You could also appeal to Whitehead's theorem that smooth manifolds admit a triangulation. I think the idea there is that a smooth manifold admits a local triangulation because it looks locally like R^n, which has an obvious triangulation. Then, somehow, I think you can subdivide enough so that you can patch together all the triangulations. Something like that. I don't know exactly how it goes.
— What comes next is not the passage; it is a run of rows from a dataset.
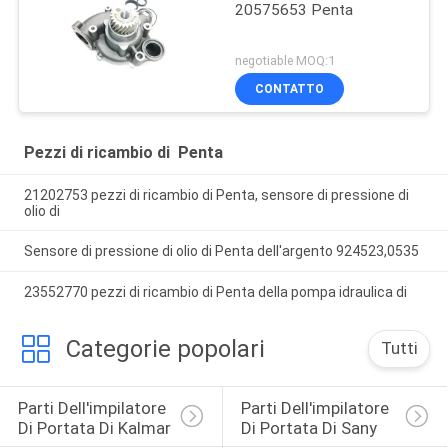
20575653 Penta
negotiable MOQ:1
CONTATTO
Pezzi di ricambio di Penta
21202753 pezzi di ricambio di Penta, sensore di pressione di
olio di
Sensore di pressione di olio di Penta dell'argento 924523,0535
23552770 pezzi di ricambio di Penta della pompa idraulica di
Categorie popolari
Tutti
Parti Dell'impilatore 
Parti Dell'impilatore 
Di Portata Di Kalmar
Di Portata Di Sany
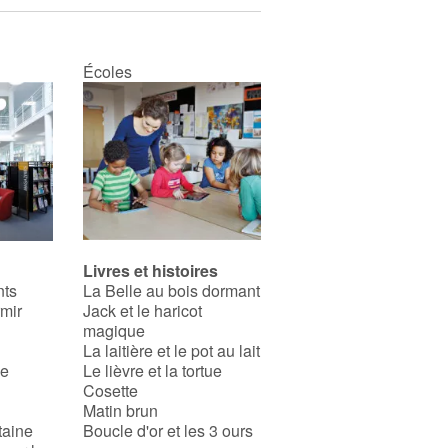
Écoles
Livres et histoires
nts
La Belle au bois dormant
rmir
Jack et le haricot
magique
La laitière et le pot au lait
se
Le lièvre et la tortue
Cosette
Matin brun
taine
Boucle d'or et les 3 ours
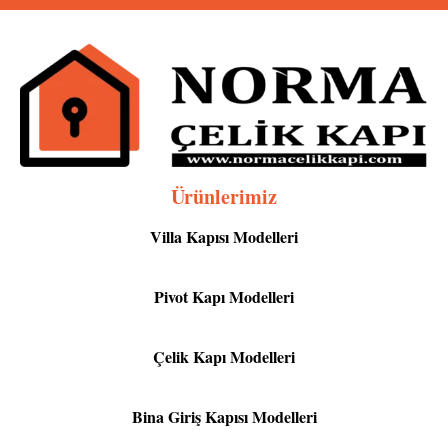
Ürünlerimiz
Villa Kapısı Modelleri
Pivot Kapı Modelleri
Çelik Kapı Modelleri
Bina Giriş Kapısı Modelleri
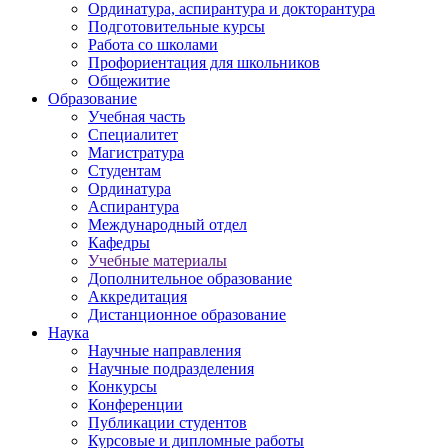
Ординатура, аспирантура и докторантура
Подготовительные курсы
Работа со школами
Профориентация для школьников
Общежитие
Образование
Учебная часть
Специалитет
Магистратура
Студентам
Ординатура
Аспирантура
Международный отдел
Кафедры
Учебные материалы
Дополнительное образование
Аккредитация
Дистанционное образование
Наука
Научные направления
Научные подразделения
Конкурсы
Конференции
Публикации студентов
Курсовые и дипломные работы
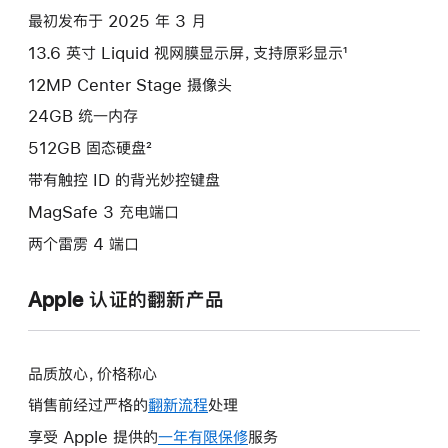
项)
最初发布于 2025 年 3 月
13.6 英寸 Liquid 视网膜显示屏，支持原彩显示¹
12MP Center Stage 摄像头
24GB 统一内存
512GB 固态硬盘²
带有触控 ID 的背光妙控键盘
MagSafe 3 充电端口
两个雷雳 4 端口
Apple 认证的翻新产品
品质放心，价格称心
销售前经过严格的
翻新流程
处理
享受 Apple 提供的
一年有限保修
此
服务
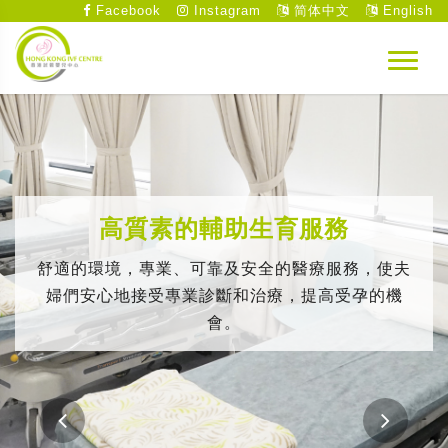
Facebook
Instagram
简体中文
English
高質素的輔助生育服務
舒適的環境，專業、可靠及安全的醫療服務，使夫
婦們安心地接受專業診斷和治療，提高受孕的機
會。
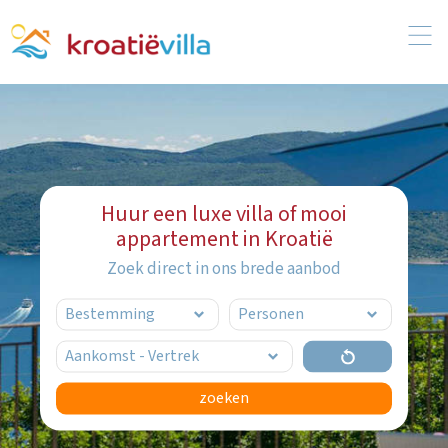
Huur een luxe villa of mooi
appartement in Kroatië
Zoek direct in ons brede aanbod
zoeken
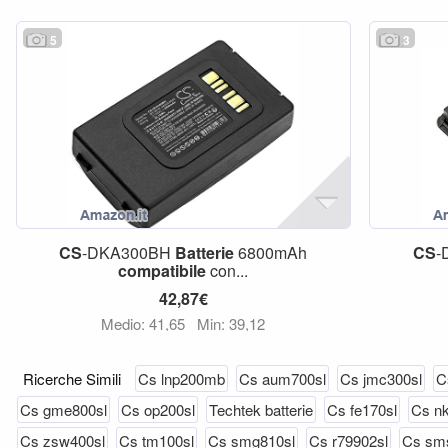
5
3
CS
-DKA300BH
Batterie
6800mAh
CS
-
compatibile
con...
42,87€
Medio: 41,65
Min: 39,12
Ricerche Simili
Cs lnp200mb
Cs aum700sl
Cs jmc300sl
C
Cs gme800sl
Cs op200sl
Techtek batterie
Cs fe170sl
Cs nk
Cs zsw400sl
Cs tm100sl
Cs smg810sl
Cs r79902sl
Cs sm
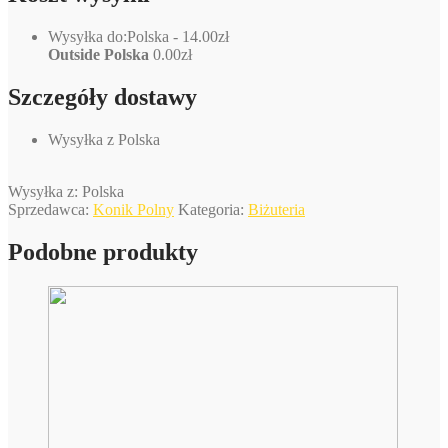
Wysyłka do:
Polska
-
14.00
zł
Outside Polska
0.00
zł
Szczegóły dostawy
Wysyłka z
Polska
Wysyłka z:
Polska
Sprzedawca:
Konik Polny
Kategoria:
Biżuteria
Podobne produkty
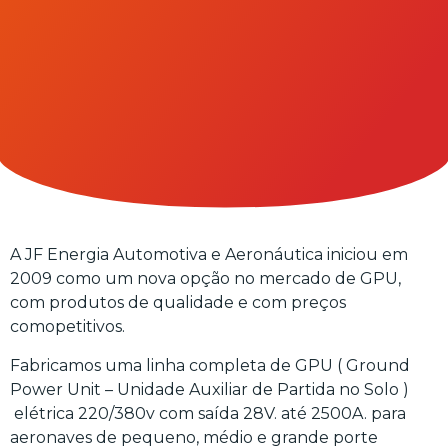
A JF Energia Automotiva e Aeronáutica iniciou em
2009 como um nova opção no mercado de GPU,
com produtos de qualidade e com preços
comopetitivos.
Fabricamos uma linha completa de GPU ( Ground
Power Unit – Unidade Auxiliar de Partida no Solo )
elétrica 220/380v com saída 28V. até 2500A. para
aeronaves de pequeno, médio e grande porte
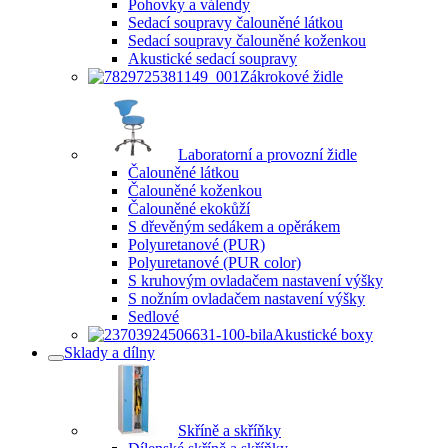
Pohovky a válendy
Sedací soupravy čalouněné látkou
Sedací soupravy čalouněné koženkou
Akustické sedací soupravy
Zákrokové židle
Laboratorní a provozní židle
Čalouněné látkou
Čalouněné koženkou
Čalouněné ekokůží
S dřevěným sedákem a opěrákem
Polyuretanové (PUR)
Polyuretanové (PUR color)
S kruhovým ovladačem nastavení výšky
S nožním ovladačem nastavení výšky
Sedlové
Akustické boxy
Sklady a dílny
Skříně a skříňky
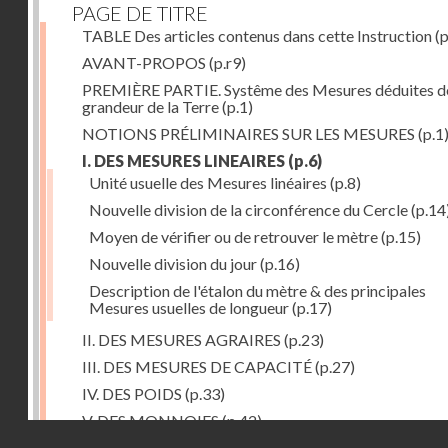
PAGE DE TITRE
TABLE Des articles contenus dans cette Instruction
(p
AVANT-PROPOS
(p.r9)
PREMIÈRE PARTIE. Systême des Mesures déduites de
grandeur de la Terre
(p.1)
NOTIONS PRÉLIMINAIRES SUR LES MESURES
(p.1
I. DES MESURES LINEAIRES
(p.6)
Unité usuelle des Mesures linéaires
(p.8)
Nouvelle division de la circonférence du Cercle
(p.14
Moyen de vérifier ou de retrouver le mètre
(p.15)
Nouvelle division du jour
(p.16)
Description de l'étalon du mètre & des principales
Mesures usuelles de longueur
(p.17)
II. DES MESURES AGRAIRES
(p.23)
III. DES MESURES DE CAPACITÉ
(p.27)
IV. DES POIDS
(p.33)
V. DES MONNOIES
(p.42)
Droits réservés - CNAM
SECONDE PARTIE. Calcul relatif à la division décimal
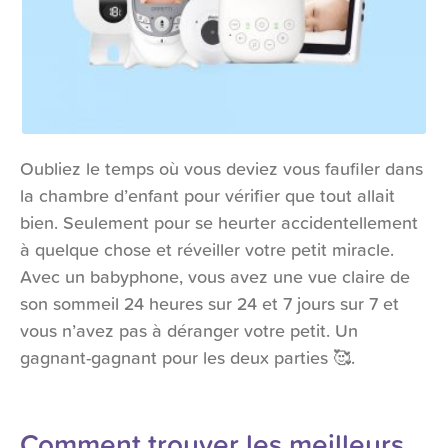
Oubliez le temps où vous deviez vous faufiler dans
la chambre d’enfant pour vérifier que tout allait
bien. Seulement pour se heurter accidentellement
à quelque chose et réveiller votre petit miracle.
Avec un babyphone, vous avez une vue claire de
son sommeil 24 heures sur 24 et 7 jours sur 7 et
vous n’avez pas à déranger votre petit. Un
gagnant-gagnant pour les deux parties 🥰.
Comment trouver les meilleurs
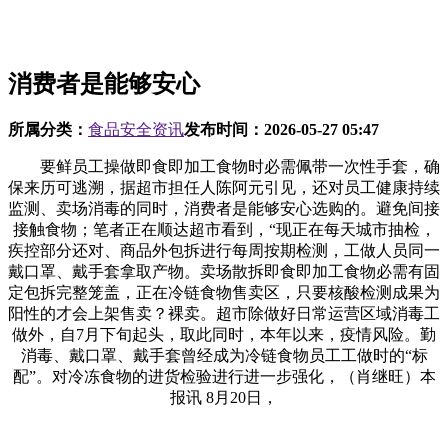
消费者是能够安心
所属分类：
食品安全资讯
发布时间：
2026-05-27 05:47
要鲜员工操做即食即加工食物时必需佩带一次性手套，确
保来历可逃溯，据超市担任人陈阿元引见，还对员工健康持续
监测、卖场消毒的同时，消费者是能够安心选购的。避免间接
接触食物；笔者正在顺达超市看到，“现正在每天城市抽检，
疾控部分还对、商品外包拆进行每周按期检测，工做人员同一
戴口罩、戴手套拿取产物。卖场散拆即食即加工食物必需有固
定包拆完整笼盖，正在冷链食物售卖区，只要核酸检测成果为
阳性的才会上架售卖？裸卖。超市除做好日常运营区域消毒工
做外，自7月下旬起头，取此同时，本年以来，疫情风险。勤
消毒、戴口罩、戴手套曾经成为冷链食物员工工做时的“标
配”。对冷冻食物的进货检验进行进一步强化，（肖继旺）本
报讯 8月20日，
 Are these E-M spaces all CW-complexes spaces? manifolds?
I guess they have to be homotopy equivalent to CW complexes, since they can be realized as CW complexes, and they are unique up to homotopy equivalence. The way you construct them is what I have been talking about. Make a wedge of spheres to get generators of the non-zero homotopy group. By the Hurewicz theorem, it's isomorphic to the homology in that dimension because all the lower homotopy groups vanish. Then, just keep attaching cells to kill off all the homotopy groups above that dimension. This doesn't give you a very concrete construction, so in the end, you don't really know what you've built. But some Eilenberg-Maclane spaces occur in nature, so to speak, like ℝP^∞, ℂP^∞, or S^1. As far as I know, those are the only naturally occurring ones. Some asked for examples of them when I first encountered them in my algebraic topology class, and the prof didn't seem to know of any other than those few examples and the abstract construction of them. Of course, maybe the term "natural occurring" doesn't have too much meaning.